General TC > Programming & Scripting - Unofficial

[Solved]: how to sort provides.db?

<< < (2/3) > >>

Rich:
Hi CNK

--- Quote from: CNK on March 22, 2023, 09:28:54 PM --- ... But I'll at least claim bonus points for using only Busybox tools. ...
--- End quote ---
Sorry, busybox tools includes awk:

--- Code: ---tc@E310:~$ busybox
BusyBox v1.29.3 (2018-12-19 15:29:37 UTC) multi-call binary.
BusyBox is copyrighted by many authors between 1998-2015.
Licensed under GPLv2. See source distribution for detailed
copyright notices.

 ----- Snip -----

Currently defined functions:
        [, [[, addgroup, adduser, adjtimex, ar, arp, arping, ash, awk,
 ----- Snip -----
--- End code ---

Bonus points denied.  ::)

CNK:

--- Quote from: Rich on March 22, 2023, 10:39:17 PM ---Hi CNK

--- Quote from: CNK on March 22, 2023, 09:28:54 PM --- ... But I'll at least claim bonus points for using only Busybox tools. ...
--- End quote ---
Sorry, busybox tools includes awk:

--- Code: ---tc@E310:~$ busybox
BusyBox v1.29.3 (2018-12-19 15:29:37 UTC) multi-call binary.
BusyBox is copyrighted by many authors between 1998-2015.
Licensed under GPLv2. See source distribution for detailed
copyright notices.

 ----- Snip -----

Currently defined functions:
        [, [[, addgroup, adduser, adjtimex, ar, arp, arping, ash, awk,
 ----- Snip -----
--- End code ---

Bonus points denied.  ::)

--- End quote ---

Ah but I made sure to check that mine was compatible with the Busybox versions of all the tools, whereas:

--- Quote ---The asorti function (available in GNU awk) was the key.

--- End quote ---

Bonus points reinstated?

GNUser:
I like both solutions.

Rich's helped me solved a problem I've found daunting for a long time. Very satisfying, especially considering how fast awk dispatches the job.

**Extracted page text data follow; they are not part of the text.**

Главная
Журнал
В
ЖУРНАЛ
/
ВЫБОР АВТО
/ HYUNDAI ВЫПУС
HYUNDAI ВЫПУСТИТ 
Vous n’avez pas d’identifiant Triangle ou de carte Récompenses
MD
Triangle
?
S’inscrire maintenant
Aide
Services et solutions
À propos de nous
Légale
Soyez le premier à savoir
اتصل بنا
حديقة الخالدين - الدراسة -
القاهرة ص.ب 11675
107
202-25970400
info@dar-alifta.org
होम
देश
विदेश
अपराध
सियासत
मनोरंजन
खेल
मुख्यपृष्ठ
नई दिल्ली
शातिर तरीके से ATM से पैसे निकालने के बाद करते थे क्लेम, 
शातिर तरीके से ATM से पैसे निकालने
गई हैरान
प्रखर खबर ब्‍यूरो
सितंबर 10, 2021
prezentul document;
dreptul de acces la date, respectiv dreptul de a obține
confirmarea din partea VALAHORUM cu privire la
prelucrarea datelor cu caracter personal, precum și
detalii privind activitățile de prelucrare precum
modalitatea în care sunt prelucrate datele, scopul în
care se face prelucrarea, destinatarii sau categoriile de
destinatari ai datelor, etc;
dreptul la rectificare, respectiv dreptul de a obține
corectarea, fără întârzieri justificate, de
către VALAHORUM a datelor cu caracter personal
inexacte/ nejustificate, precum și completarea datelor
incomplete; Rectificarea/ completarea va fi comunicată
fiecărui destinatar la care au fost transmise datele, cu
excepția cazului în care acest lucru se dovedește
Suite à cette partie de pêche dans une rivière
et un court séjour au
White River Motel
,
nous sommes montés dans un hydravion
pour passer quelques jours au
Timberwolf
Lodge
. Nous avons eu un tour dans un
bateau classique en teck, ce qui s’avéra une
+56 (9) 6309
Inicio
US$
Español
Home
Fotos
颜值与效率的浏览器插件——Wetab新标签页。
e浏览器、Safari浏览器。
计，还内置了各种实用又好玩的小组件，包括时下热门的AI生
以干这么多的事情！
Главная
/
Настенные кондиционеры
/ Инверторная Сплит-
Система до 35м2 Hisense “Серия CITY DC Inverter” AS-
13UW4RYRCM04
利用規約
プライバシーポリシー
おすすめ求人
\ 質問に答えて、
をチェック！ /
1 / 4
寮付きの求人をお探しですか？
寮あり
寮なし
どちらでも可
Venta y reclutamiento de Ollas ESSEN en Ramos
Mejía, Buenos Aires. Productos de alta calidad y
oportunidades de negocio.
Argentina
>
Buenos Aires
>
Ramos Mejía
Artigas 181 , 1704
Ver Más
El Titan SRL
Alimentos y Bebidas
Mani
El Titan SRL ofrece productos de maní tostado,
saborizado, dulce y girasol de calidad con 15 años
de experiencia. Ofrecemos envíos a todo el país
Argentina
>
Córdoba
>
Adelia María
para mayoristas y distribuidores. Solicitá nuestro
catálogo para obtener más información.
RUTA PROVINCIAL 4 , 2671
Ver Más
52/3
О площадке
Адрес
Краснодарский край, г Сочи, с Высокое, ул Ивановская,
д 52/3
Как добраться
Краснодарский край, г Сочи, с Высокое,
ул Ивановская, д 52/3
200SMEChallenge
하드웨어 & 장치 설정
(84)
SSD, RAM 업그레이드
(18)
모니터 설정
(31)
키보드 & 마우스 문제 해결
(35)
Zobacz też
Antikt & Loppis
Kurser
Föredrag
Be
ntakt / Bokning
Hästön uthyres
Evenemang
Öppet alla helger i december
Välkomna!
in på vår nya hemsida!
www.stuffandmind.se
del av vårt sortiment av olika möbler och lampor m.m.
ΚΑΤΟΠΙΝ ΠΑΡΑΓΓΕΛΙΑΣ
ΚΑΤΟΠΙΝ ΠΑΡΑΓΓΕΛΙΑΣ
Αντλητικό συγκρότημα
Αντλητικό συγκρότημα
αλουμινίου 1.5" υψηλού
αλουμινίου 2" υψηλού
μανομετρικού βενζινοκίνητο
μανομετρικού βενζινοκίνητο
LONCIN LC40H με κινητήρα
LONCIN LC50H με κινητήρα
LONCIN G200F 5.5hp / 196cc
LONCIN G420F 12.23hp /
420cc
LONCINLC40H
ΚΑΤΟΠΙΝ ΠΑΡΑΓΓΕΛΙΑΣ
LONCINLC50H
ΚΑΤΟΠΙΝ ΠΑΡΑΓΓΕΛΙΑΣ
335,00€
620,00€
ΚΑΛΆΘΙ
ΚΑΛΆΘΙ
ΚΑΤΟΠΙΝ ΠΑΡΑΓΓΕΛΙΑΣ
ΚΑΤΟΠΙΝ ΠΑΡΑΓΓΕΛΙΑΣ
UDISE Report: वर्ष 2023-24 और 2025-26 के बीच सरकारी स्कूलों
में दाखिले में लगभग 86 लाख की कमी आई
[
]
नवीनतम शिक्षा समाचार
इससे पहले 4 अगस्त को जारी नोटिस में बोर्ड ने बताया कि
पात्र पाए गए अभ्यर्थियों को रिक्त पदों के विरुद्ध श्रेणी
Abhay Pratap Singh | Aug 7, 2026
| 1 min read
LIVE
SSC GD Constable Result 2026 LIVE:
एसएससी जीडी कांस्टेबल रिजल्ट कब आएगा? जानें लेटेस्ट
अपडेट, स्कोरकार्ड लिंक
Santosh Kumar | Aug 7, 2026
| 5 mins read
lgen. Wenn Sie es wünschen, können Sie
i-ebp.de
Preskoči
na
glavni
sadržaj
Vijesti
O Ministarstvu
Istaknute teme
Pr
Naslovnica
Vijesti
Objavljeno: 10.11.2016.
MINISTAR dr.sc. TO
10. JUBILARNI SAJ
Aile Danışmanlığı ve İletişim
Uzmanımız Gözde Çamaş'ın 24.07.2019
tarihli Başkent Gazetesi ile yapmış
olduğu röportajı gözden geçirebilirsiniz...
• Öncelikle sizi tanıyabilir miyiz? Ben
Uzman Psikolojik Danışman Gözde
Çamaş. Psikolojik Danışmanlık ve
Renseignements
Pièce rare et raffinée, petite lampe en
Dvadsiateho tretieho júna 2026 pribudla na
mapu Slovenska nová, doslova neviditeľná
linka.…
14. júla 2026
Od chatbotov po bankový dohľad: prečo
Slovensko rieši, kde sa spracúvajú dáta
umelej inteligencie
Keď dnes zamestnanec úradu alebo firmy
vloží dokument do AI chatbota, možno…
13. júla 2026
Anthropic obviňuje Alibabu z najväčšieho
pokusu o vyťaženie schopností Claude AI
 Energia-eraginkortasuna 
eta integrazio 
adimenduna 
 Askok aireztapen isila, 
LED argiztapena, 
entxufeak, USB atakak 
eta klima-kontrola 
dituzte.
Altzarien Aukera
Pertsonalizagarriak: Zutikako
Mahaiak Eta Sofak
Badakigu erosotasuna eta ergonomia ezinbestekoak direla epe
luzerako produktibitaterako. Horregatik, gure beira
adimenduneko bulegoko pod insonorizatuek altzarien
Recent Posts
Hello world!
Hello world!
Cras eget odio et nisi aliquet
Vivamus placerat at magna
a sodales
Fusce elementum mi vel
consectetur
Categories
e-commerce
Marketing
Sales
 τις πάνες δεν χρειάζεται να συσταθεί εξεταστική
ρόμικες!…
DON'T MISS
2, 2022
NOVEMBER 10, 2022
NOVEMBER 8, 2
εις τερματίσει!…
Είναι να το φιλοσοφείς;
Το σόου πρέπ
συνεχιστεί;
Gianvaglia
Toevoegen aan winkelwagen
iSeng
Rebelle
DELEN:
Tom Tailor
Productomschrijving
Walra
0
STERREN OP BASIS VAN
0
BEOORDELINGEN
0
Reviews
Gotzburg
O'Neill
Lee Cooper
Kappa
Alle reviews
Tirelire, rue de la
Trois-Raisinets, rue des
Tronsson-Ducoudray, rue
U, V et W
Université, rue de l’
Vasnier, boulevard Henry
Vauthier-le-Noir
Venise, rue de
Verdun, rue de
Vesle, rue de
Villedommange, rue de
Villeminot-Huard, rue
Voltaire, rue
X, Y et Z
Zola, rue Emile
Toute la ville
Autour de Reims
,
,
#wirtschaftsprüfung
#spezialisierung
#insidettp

I like your script, CNK, especially these three ideas:
1. use only busybox tools
2. put the .list file contents in the correct place to begin with (rather than append then sort)
3. grep -A 1

CNK, I want to add two ideas:
1. If you have a local mirror and have already added new extension to info.lst and sorted info.lst, there is no need for this:
headings="`grep -n '^[^/]*\.tcz$' $provides`"
2. The r command to sed I think would work nicely here.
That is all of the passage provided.